His apartment isn’t far from the hospital where he works, but after another long night of interning during the graveyard shift, he’s not remotely prepared to take his chances on the freeway without some caffeine in his system, and the coffee at work makes the bathroom floors at Six Flags seem appetising.

The IHOP downtown is open twenty-four hours and even though he tends to steer clear from diners that are awake at the same time as the neighbourhood crackheads, he knows this one got an A from the health board and he’s getting desperate for a cup of coffee and a hash brown.

He’d murder someone for a hash brown right now.

Zipping his hoody up over his scrubs, he shoulders the door open and blinks stupidly at the harsh lightbulb buzzing over his head. Pushing past the same dread that any sane person would experience stepping into a liminal space like this, he hovers anxiously by the podium until he hears a clatter of metal and jumps.

A young redhead is dropping the cutlery she’d been organising when he’d walked in back into the tray and bounds over to him. She’s way too chipper to be serving a grumpy asshole like him at 3am, but the smile never leaves her face when she greets him with a polite, “Table for one?”

He nods and she plucks a menu from the pile, gesturing for him to follow her. As she weaves in and out of booths like she’s tackling Pan’s fucking labyrinth – seriously, there’s like, two other people here and she’s treating the task of finding him a spare table like it’s the Triwzard Tournament – she keeps up a merry string of conversation, asking how his night was.

“Fine,” he replies shortly. Then, for the sake of social graces, adds, “I was at work.”

“At the hospital?” the redhead asks. He notices her hair has been pulled into a tiny ponytail that only just sticks out from underneath her baseball cap. When she spots him frowning, she laughs and inclines her head towards him.

“Your scrubs,” she points out, with a raised eyebrow.

“Oh. Shit, yeah,” Eddie mumbles, sitting himself down on the bench and tugging at the toggle on his hoody.

“You want some coffee?” she asks, the wry smile on her face telling him that she already knows the answer to that and he feels a sudden rush of fondness for this nameless server.

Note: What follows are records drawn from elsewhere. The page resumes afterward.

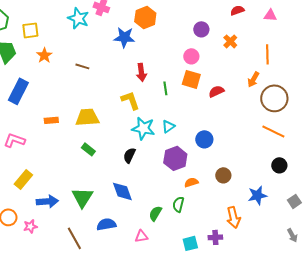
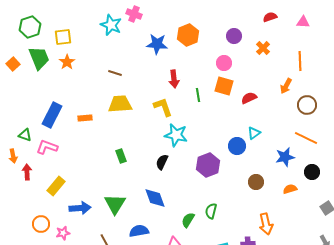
orange hexagon: (145, 17) -> (188, 35), moved
orange star: (44, 55) -> (67, 62), moved
blue rectangle: (18, 91) -> (52, 115), moved
brown circle: (274, 98) -> (307, 105), size x0.7
yellow trapezoid: (87, 117) -> (120, 104), moved
orange rectangle: (51, 120) -> (85, 118), moved
cyan triangle: (168, 126) -> (254, 133), moved
green rectangle: (88, 149) -> (121, 156), turned 32
orange semicircle: (191, 182) -> (290, 189), moved
blue star: (257, 195) -> (285, 157), moved

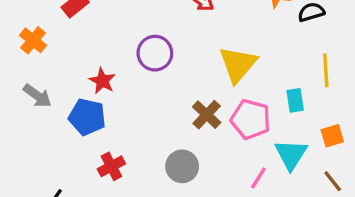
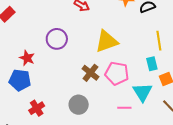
yellow triangle: (238, 64) -> (107, 41), turned 35
cyan rectangle: (295, 100) -> (152, 64), moved
pink line: (258, 178) -> (124, 108), turned 64

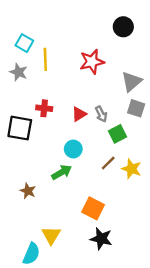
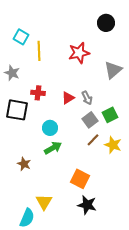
gray star: (19, 72) -> (12, 73), moved
gray square: (136, 108) -> (90, 120), moved, turned 35
green square: (117, 134) -> (110, 115), moved
cyan circle: (73, 149) -> (50, 128), moved

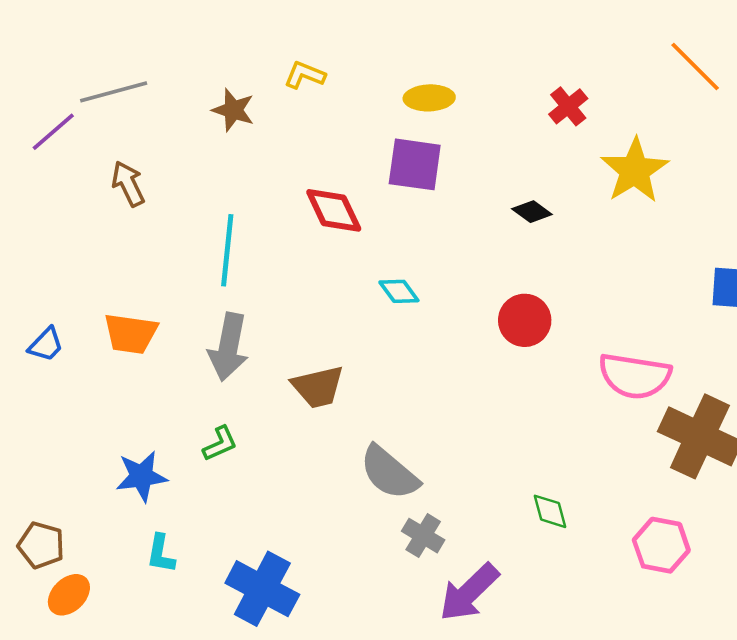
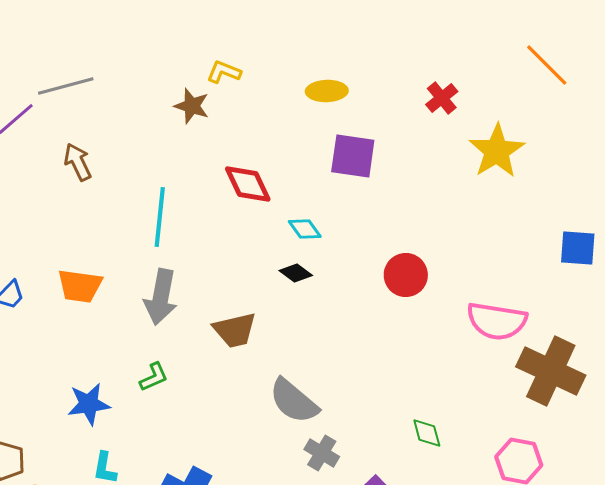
brown star: (233, 110) -> (192, 106), moved
purple square: (415, 164) -> (353, 156), moved
black diamond: (532, 212) -> (296, 273), moved
cyan diamond: (399, 291) -> (305, 229), moved

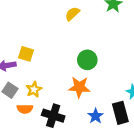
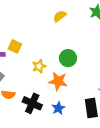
yellow star: (34, 89) -> (39, 66), moved
blue star: (96, 116) -> (58, 108), moved

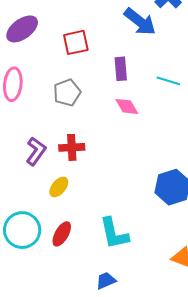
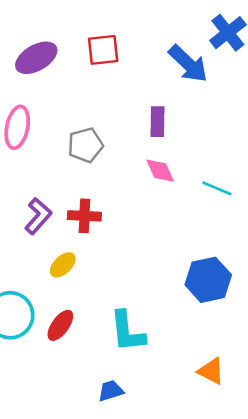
red square: (76, 42) -> (103, 50), moved
cyan line: (168, 81) -> (217, 188), moved

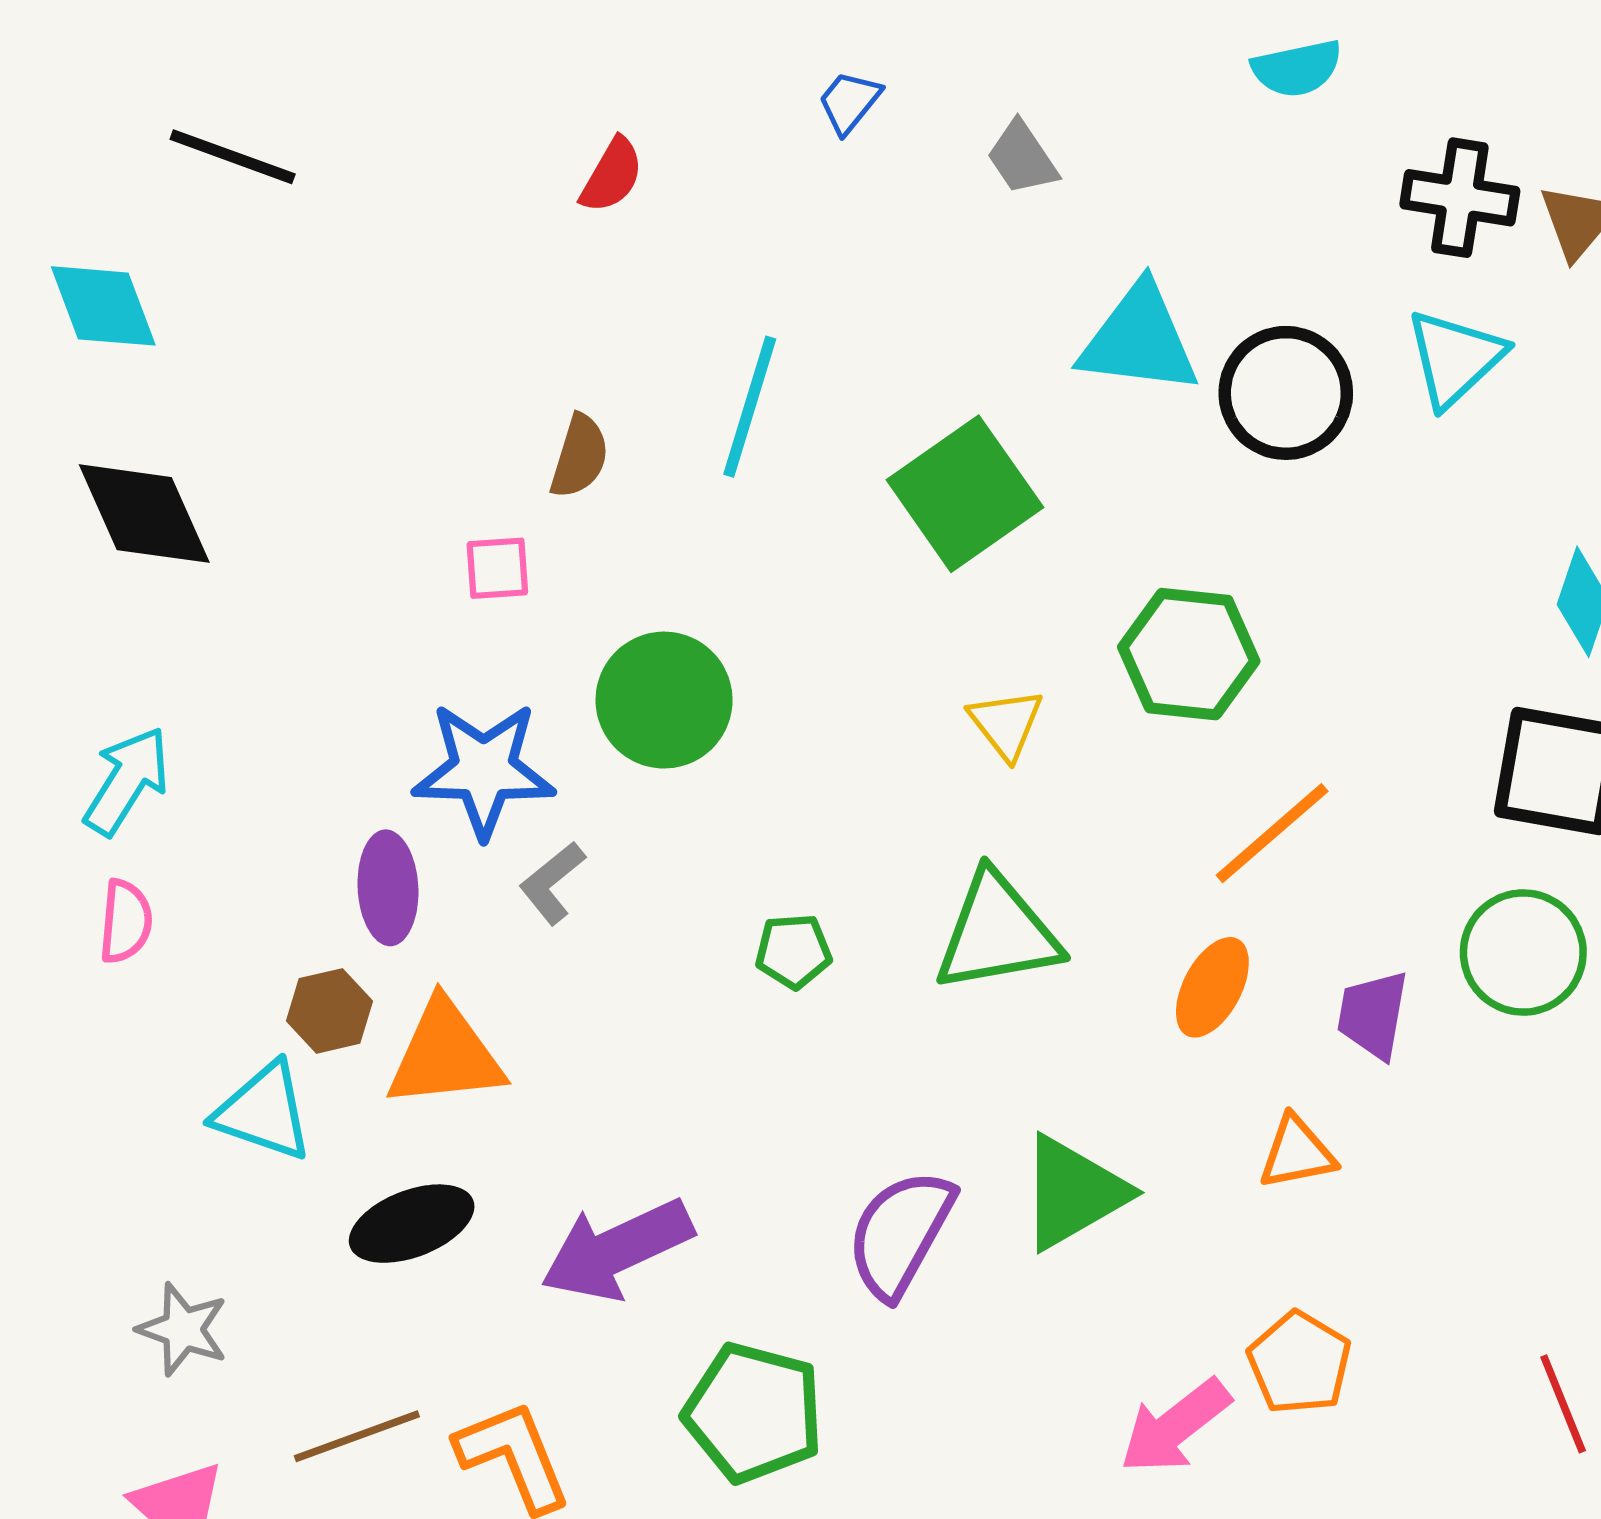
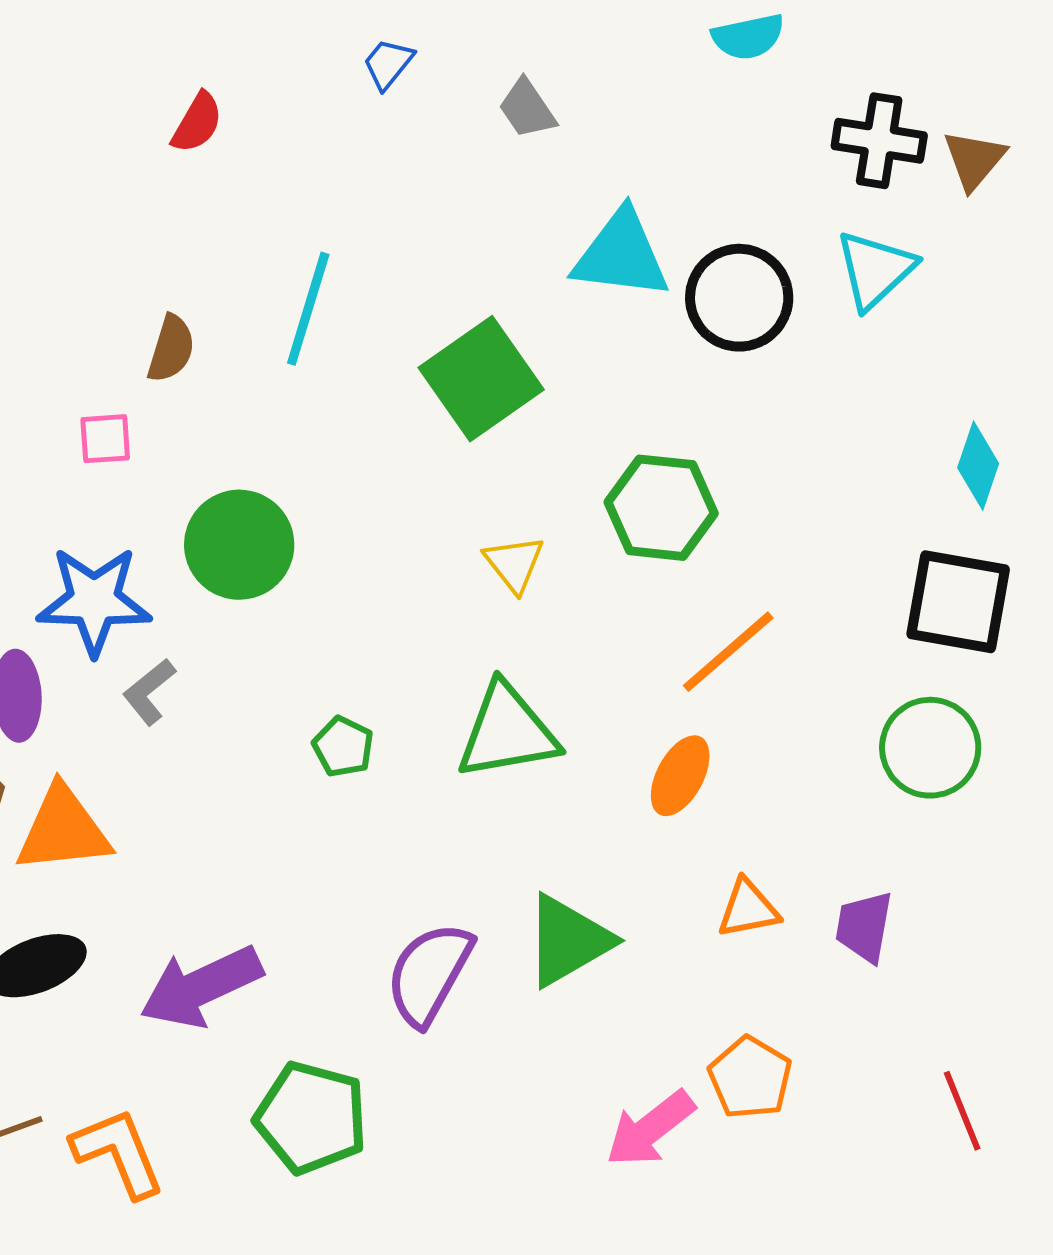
green pentagon: (793, 951) -> (343, 747), turned 30
purple trapezoid: (1373, 1015) -> (864, 927), moved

“Please,” he replies, making sure the gratefulness he feels leaks into his tone.

“I’ll go get you a pot. Have a look at the menu and I’ll be back soon. If you need anything else, my name’s Bev.” She taps her nametag and leaves him alone with the menu, even though he already knows he’s going to order an omelette to cover up the fact that he’s a heathen currently salivating over the thought of a side of hash browns. He’s convinced himself that if he doesn’t get one soon, he’ll die. When he sat his pre-med exams, Lack Of Hash Browns had never been brought up as a life-threatening condition, but he’s pretty confident that if he goes without one for much longer, it’ll be fatal.

Not that he’s being dramatic or anything.

He pretends to peruse the menu because that’s what you do when you’re waiting for your server to come take your order. He only closes it when he hears Bev approach him from behind.

“Rich, here’s your breakfast melt,” she says to someone sitting two tables away. Eddie hasn’t lifted his head to look at them, too focused on his own gnawing hunger.

“And your coffee!” Bev announces, setting the pot down in front of him.

“Thank you,” Eddie says, the mug scraping across the table when he drags it towards him.

“Anyway, what can I get you?” She clicks her pen and holds it, poised over her notepad.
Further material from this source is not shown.